BEGIN

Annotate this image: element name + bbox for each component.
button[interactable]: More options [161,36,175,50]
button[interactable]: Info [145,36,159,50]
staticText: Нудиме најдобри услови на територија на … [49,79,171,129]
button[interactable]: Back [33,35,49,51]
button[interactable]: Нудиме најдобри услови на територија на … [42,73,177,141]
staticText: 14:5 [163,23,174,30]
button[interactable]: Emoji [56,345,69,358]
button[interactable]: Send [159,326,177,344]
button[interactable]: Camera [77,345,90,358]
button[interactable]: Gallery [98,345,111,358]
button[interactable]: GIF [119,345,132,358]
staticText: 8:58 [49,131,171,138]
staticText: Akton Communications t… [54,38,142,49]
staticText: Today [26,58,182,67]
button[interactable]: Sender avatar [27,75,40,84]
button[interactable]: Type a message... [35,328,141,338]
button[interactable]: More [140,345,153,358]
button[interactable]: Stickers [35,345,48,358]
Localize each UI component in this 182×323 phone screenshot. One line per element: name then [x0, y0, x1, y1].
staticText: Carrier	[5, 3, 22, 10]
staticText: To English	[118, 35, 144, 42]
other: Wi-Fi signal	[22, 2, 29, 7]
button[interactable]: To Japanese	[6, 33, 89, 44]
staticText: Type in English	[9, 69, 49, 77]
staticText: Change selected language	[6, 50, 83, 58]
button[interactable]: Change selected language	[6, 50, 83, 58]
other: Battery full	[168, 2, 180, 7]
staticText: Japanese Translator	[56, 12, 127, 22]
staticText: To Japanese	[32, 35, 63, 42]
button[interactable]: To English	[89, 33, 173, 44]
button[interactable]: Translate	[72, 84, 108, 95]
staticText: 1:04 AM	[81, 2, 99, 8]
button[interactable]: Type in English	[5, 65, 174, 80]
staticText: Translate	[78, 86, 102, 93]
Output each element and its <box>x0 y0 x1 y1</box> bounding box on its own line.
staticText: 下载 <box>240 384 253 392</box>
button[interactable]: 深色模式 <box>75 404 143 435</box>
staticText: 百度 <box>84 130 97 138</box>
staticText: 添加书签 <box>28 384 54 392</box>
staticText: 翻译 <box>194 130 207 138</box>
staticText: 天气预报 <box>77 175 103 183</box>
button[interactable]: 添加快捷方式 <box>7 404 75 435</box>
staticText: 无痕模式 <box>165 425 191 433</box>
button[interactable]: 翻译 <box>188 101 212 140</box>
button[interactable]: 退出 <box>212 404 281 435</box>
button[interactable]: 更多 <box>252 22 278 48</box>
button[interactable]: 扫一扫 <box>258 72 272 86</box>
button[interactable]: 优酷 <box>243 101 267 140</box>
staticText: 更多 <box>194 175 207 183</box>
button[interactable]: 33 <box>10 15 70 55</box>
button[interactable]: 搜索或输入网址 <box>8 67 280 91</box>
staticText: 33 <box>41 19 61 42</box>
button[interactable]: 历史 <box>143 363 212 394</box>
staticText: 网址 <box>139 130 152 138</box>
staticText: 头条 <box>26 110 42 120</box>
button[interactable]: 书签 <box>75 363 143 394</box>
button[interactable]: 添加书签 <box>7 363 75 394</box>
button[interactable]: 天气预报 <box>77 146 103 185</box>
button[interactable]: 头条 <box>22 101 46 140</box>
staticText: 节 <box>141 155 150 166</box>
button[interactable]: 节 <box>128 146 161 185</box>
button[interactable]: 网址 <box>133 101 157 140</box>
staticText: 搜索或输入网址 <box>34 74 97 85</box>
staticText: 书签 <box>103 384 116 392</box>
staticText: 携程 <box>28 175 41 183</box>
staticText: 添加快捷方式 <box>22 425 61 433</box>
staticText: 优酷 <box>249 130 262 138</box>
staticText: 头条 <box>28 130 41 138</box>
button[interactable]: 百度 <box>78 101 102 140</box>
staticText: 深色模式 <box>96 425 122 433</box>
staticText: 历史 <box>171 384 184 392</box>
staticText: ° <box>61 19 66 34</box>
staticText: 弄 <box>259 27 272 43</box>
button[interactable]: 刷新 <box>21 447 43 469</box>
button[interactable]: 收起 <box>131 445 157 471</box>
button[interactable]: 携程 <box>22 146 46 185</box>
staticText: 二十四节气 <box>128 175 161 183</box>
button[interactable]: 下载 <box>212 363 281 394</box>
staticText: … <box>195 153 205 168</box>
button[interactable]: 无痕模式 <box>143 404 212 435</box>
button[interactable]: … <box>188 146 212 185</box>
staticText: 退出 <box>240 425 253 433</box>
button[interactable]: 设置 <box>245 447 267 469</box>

END

** Exercise details **
Reproduce each line of the records in which "天气预报" appears.

** Exercise solution **
staticText: 天气预报 <box>77 175 103 183</box>
button[interactable]: 天气预报 <box>77 146 103 185</box>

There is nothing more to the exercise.